CERT
Software Assurance Secure Systems Organizational Security Coordinating Response Training
Skip to end of metadata
Go to start of metadata

Motivation

Suppose you have the following task: For all the SiLK flow records received on Feb 6, 2014, create eight files that approximate the following:

  1.   All HTTP traffic, http.dat
  2.   All HTTPS traffic, https.dat
  3.   All SSH traffic, ssh.dat
  4.   Any other TCP traffic, tcp.dat
  5.   All UDP-based DNS traffic, dns.dat
  6.   All DHCP traffic, dhcp.dat
  7.   Any other UDP traffic, udp.dat
  8.   Any traffic not captured above, other.dat

One way to approach the eight requests in this task is to run a separate rwfilter command for each output.  The commands to get the results for Requests 1-3 and 5-6 are straightforward.  The commands for Requests 4, 7, 8 are also simple once you realize you just need to create a list of ports or protocols that omit those used in the other queries:

rwfilter ... --pass=http.dat  --proto=6  --aport=80
rwfilter ... --pass=https.dat --proto=6  --aport=443
rwfilter ... --pass=ssh.dat   --proto=6  --aport=22
rwfilter ... --pass=tcp.dat   --proto=6  --aport=0-21,23-79,81-442,444-
rwfilter ... --pass=dns.dat   --proto=17 --aport=53
rwfilter ... --pass=dhcp.dat  --proto=17 --aport=67,68
rwfilter ... --pass=udp.dat   --proto=17 --aport=0-52,54-66,69-
rwfilter ... --pass=other.dat --proto=0-5,7-16,18-

 Where "..." represents the file selection criteria.  Since the task is for all traffic on Feb 6, 2014, replace the "..." with

--flowtype=all/all --start-date=2014/02/06

The file selection criteria are not pertinent to this discussion, so the sample code below will use "...".

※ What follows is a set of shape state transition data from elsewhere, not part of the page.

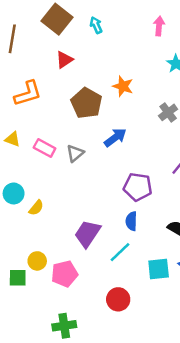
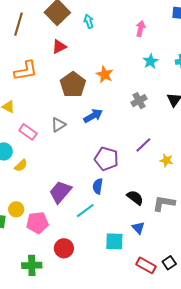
pink rectangle: (45, 148) -> (28, 132), moved
cyan square: (159, 269) -> (114, 241), moved
red circle: (118, 299) -> (64, 248), moved

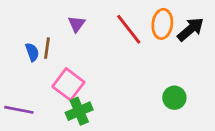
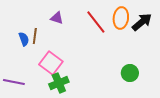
purple triangle: (76, 24) -> (57, 18), turned -48

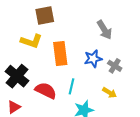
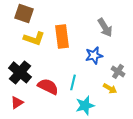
brown square: (45, 15) -> (24, 13), moved, turned 30
orange rectangle: (60, 53) -> (62, 36), moved
gray cross: (115, 66) -> (118, 71), moved

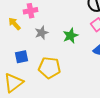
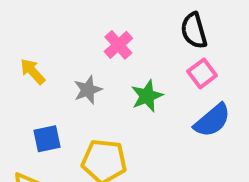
pink cross: (30, 11) -> (118, 45), moved, turned -32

For many sites, any incoming and outgoing TCP traffic on ports 80, 443, and 8080 will be written into the "inweb" and "outweb" types. The file selection criteria could be smarter and exclude the "in" and "out" types when looking for HTTP and HTTPS traffic.

The rwfilter commands assume that all traffic for the desired protocols occur on that protocol's advertised port.  If your flow records were collected with yaf (http://tools.netsa.cert.org/yaf/) and the appLabel feature (http://tools.netsa.cert.org/yaf/applabel.html) was enabled, you could replace the "--proto" and "--aport" switches with the "--application" switch.

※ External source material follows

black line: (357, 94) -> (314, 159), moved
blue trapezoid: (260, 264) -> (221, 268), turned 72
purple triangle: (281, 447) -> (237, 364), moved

You may realize that this is not very efficient, since each of those rwfilter commands is independently processing every record in the data repository.  If your data repository is small or if this is a one-time task, you and your system administrator may be willing to live with the inefficiency.

Manifold definition

The idea of an rwfilter "manifold" is to create many output files while only making one pass over the data in the file repository, which makes the task more efficient both in terms of resources and in the time it takes to get the results.

The rwfilter manifold uses a chain of rwfilter commands and employs both the --pass and --fail switches to create files along the chain of commands.

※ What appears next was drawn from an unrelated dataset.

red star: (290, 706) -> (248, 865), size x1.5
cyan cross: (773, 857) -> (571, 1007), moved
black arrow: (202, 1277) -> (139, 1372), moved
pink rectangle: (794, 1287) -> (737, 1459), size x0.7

For example, here is a simple manifold that creates four output files---for TCP, UDP, ICMP, and OTHER protocols:

rwfilter ... --proto=6  --pass=tcp-all.dat  --fail=-                   \
  | rwfilter --proto=17 --pass=udp-all.dat  --fail=-             stdin \
  | rwfilter --proto=1  --pass=icmp-all.dat --fail=other-all.dat stdin

The first rwfilter comamnd writes all TCP flow records into "tcp-all.dat".  Any non-TCP flow records are written to the standard output ("-").

The second rwfilter command reads the first rwfilter's standard output as its standard input---note the "stdin" at the end of the second line.  (When looking at existing uses of the manifold, instead of seeing a "stdin" argument you may see it expressed using the command line switch "--input-pipe=stdin".  The forms are equivalent, though note that the "--input-pipe" switch is deprecated.)  Any UDP flow records are written to the "udp-all.dat" file, and all non-UDP flows are written to the standard output.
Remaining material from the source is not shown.